July 29 – Aug. 3, 2002

Scott Makeig, Institute for Neural Computation, University of California San Diego, La Jolla CA

Symposium on EEG Coherence

Brainstorms: Independent EEG processes transiently synchronize in response to cognitive challenges

Noninvasively recorded high-density EEG signals contain a wealth of information about cortical synchronization in multiple frequency bands and cortical domains. However, the goal of event-related coherence methods for modeling functional macroscopic brain dynamics is compromised by the use of scalp EEG signals that each sum activities occurring in multiple EEG domains. The approach I present here uses independent component analysis to separate the activity of different domains of cortical synchrony and to remove non-neural artifacts, followed by wavelet-based time/frequency analysis and single-trial based visualization methods to detect brain dynamic events occurring in response to cognitive challenges.
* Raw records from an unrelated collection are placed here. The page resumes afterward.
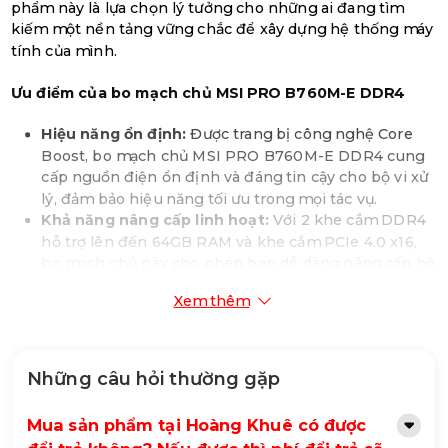
phẩm này là lựa chọn lý tưởng cho những ai đang tìm
kiếm một nền tảng vững chắc để xây dựng hệ thống máy
tính của mình.
Ưu điểm của bo mạch chủ MSI PRO B760M-E DDR4
Hiệu năng ổn định:
Được trang bị công nghệ Core
Boost, bo mạch chủ MSI PRO B760M-E DDR4 cung
cấp nguồn điện ổn định và đáng tin cậy cho bộ vi xử
lý, đảm bảo hiệu năng tối ưu trong mọi tác vụ.
Khả năng nâng cấp linh hoạt:
Với 2 khe cắm DDR4
hỗ trợ lên đến 64GB RAM và khe cắm PCIe 4.0 x16,
bo mạch chủ này cho phép bạn dễ dàng nâng cấp hệ
thống để đáp ứng nhu cầu ngày càng tăng.
Xem thêm
Lưu trữ tốc độ cao:
Hỗ trợ PCIe 4.0 NVMe SSD và
cổng Lightning Gen 4 M.2, đảm bảo tốc độ truy xuất
dữ liệu nhanh chóng và mượt mà.
Đầy đủ các cổng kết nối:
Bo mạch chủ MSI PRO
Những câu hỏi thường gặp
B760M-E DDR4 được trang bị đầy đủ các cổng kết
nối cần thiết, bao gồm cổng USB 3.2 Gen 1, cổng
Mua sản phẩm tại Hoàng Khuê có được
HDMI, cổng DisplayPort và cổng LAN, giúp bạn dễ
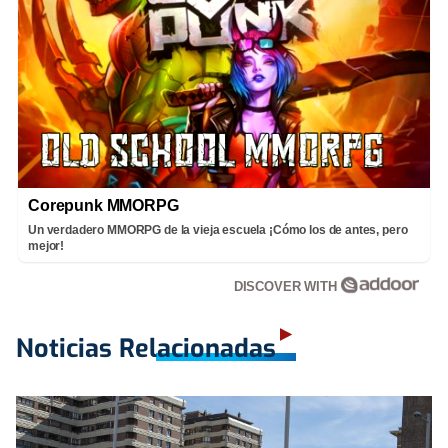
Corepunk MMORPG
Un verdadero MMORPG de la vieja escuela ¡Cómo los de antes, pero
mejor!
DISCOVER WITH
Noticias Relacionadas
An important class of such events are coherent theta band phenomena that briefly organize synchronous brain activity within otherwise-independent cortical domains in response to cognitive challenges. I give examples from EEG responses to task-relevant stimuli in stimulus detection, memory encoding and Erickson flanker tasks. I show, in particular, that theta dynamic events underlie the error-related negativity (ERN) following errors committed in forced choice responses under time pressure. Source location estimates of the EEG domains linked by these dynamic events suggest they form transient fronto-parietal networks that may serve to regulate top-down attentional re-tuning of motor and perceptual brain areas in light of the perceived consequences of previous attentional orientation.